Nobody said a turnaround would be easy.
Cost efficiencies, limited promotions and inventory control may have helped Zale Corp. shrink its fourth-quarter net loss, but the struggling mid-tier jeweler lost ground when it came to ringing up sales.
The Dallas-based jewelry retailer said Monday that, for the quarter ended July 31, it registered a net loss of $28.5 million, or 89 cents a diluted share, compared with a loss of $89.8 million, or $2.81 a share, in the year-ago quarter. Revenue for the period sank 3.4 percent, to $345 million from $357.1 million in the 2009 period.
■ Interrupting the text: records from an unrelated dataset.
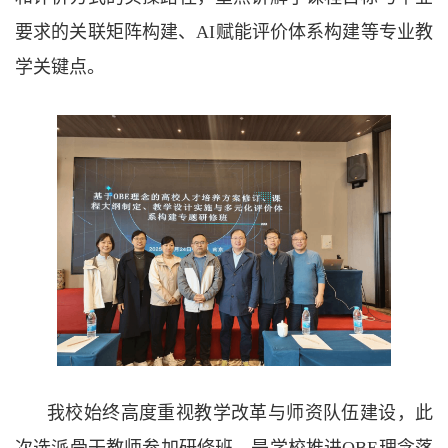
要求的关联矩阵构建、
AI
赋能评价体系构建
等专业教
学关键点。
我校始终高度重视教学改革与师资队伍建设，此
次选派骨干教师
参加研修班，是学校推进
OBE
理念落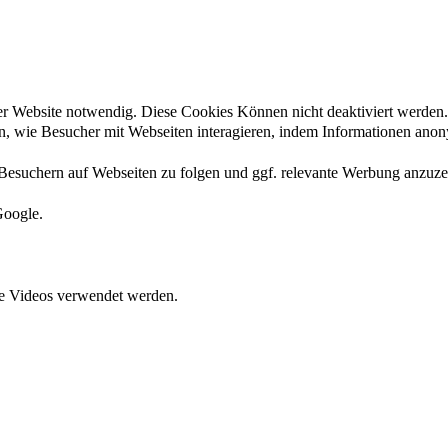
der Website notwendig. Diese Cookies Können nicht deaktiviert werden.
en, wie Besucher mit Webseiten interagieren, indem Informationen an
esuchern auf Webseiten zu folgen und ggf. relevante Werbung anzuze
Google.
ete Videos verwendet werden.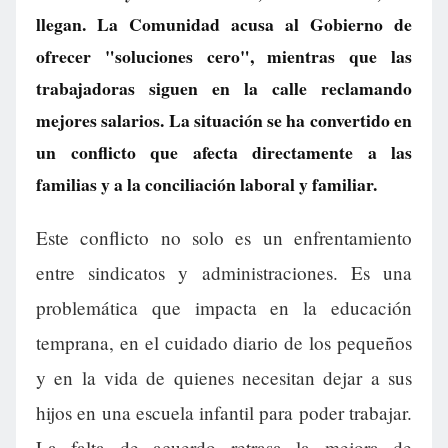
llegan. La Comunidad acusa al Gobierno de
ofrecer "soluciones cero", mientras que las
trabajadoras siguen en la calle reclamando
mejores salarios. La situación se ha convertido en
un conflicto que afecta directamente a las
familias y a la conciliación laboral y familiar.
Este conflicto no solo es un enfrentamiento
entre sindicatos y administraciones. Es una
problemática que impacta en la educación
temprana, en el cuidado diario de los pequeños
y en la vida de quienes necesitan dejar a sus
hijos en una escuela infantil para poder trabajar.
La falta de acuerdo retrasa la mejora de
Same-store sales fell 2.1 percent for the quarter.
Analysts polled by Yahoo were expecting a loss of $1.21 a share on revenue of $354.6 million.
Despite the smaller than expected loss, investors were troubled by the shortfall in sales versus estimates and sent shares down 12 cents, or 5.5 percent, to $2.07.
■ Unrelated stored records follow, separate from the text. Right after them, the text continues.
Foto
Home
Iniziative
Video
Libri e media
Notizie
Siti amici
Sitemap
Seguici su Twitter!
Quarterly SG&A declined 5.1 percent, to $196.7 million from $207.2 million in 2009, while gross margin expanded to 52.7 percent of sales, compared with year-ago levels of 46.4 percent.
On the quarterly conference call, chief executive officer Theo Killion outlined a strategy to reinvigorate sales, which included beefing up its core product assortment, differentiating merchandise across its Zales, Gordon’s, Peoples and Mappins brands, and clearing out unproductive inventory.
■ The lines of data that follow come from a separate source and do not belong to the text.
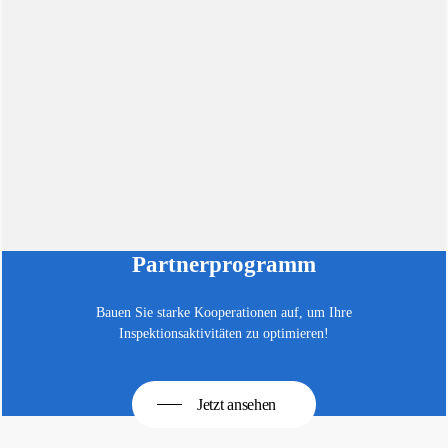
Partnerprogramm
Bauen Sie starke Kooperationen auf, um Ihre
Inspektionsaktivitäten zu optimieren!
Jetzt ansehen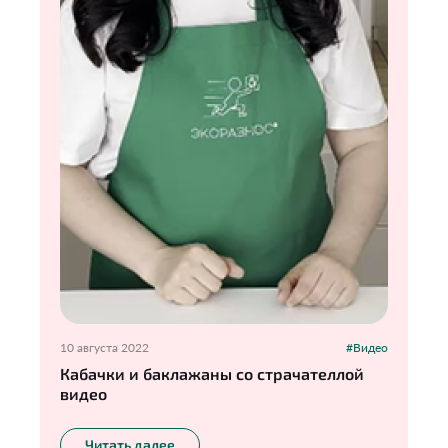
10 августа 2022
#Видео
Кабачки и баклажаны со страчателлой
видео
Читать далее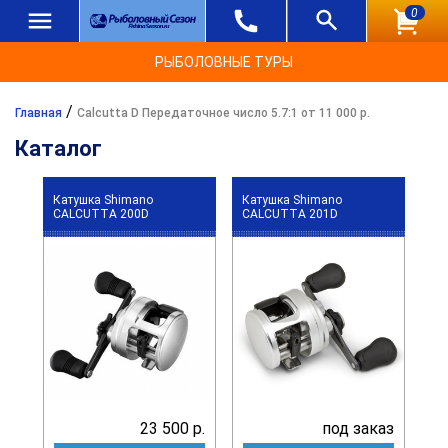
0
РЫБОЛОВНЫЕ ТУРЫ
/
Главная
Calcutta D Передаточное число 5.7:1 от 11 000 р.
Каталог
Катушка Shimano
Катушка Shimano
CALCUTTA 200D
CALCUTTA 201D
23 500 р.
под заказ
“When we thought about the turnaround strategy, we really focused on the business that defines the fine jewelry business, which is bridal, and we have started to get paid back,” he said. “We’re through the SG&A [selling, general and administrative] reductions, we’re through some of the draconian things that we’ve had to do over the past two years and it really is about building the business, focusing on our people, doing the right things, getting back in touch with our core customer and that really is the work that’s ahead of us.”
Killion, who had been interim ceo since just after the departure of Neal Goldberg from the post in January, was named permanent ceo last week.
Zale has experienced quite a few bumps in the last two years, closing hundreds of stores, rehauling its executive management team and drilling down its restructuring options with the help of investment banking firm Peter J. Solomon Co., which it hired in February.
The company has also been working on credit agreement deals. Zale said Monday that it amended its credit agreement with Golden Gate Capital, eliminating a minimum covenant on its term loan. The company will pay $25 million, including $11.3 million on its outstanding balance, $1.3 million as a prepayment and $12.5 million as an amendment fee.
Last week, the jeweler inked a deal with Citi to provide the private label credit card for its Zales, Zales Outlet and Gordon’s brands in the United States, effective Oct. 1.
The arrangements give the retailer some much-needed breathing room.
For fiscal 2010, Zale said it reduced its net loss to $93.7 million, or $2.92 a diluted share, from a year-ago loss of $189.5 million, or $5.94 a share. Revenue dipped 9.2 percent to $1.62 billion, from $1.78 billion, a year earlier.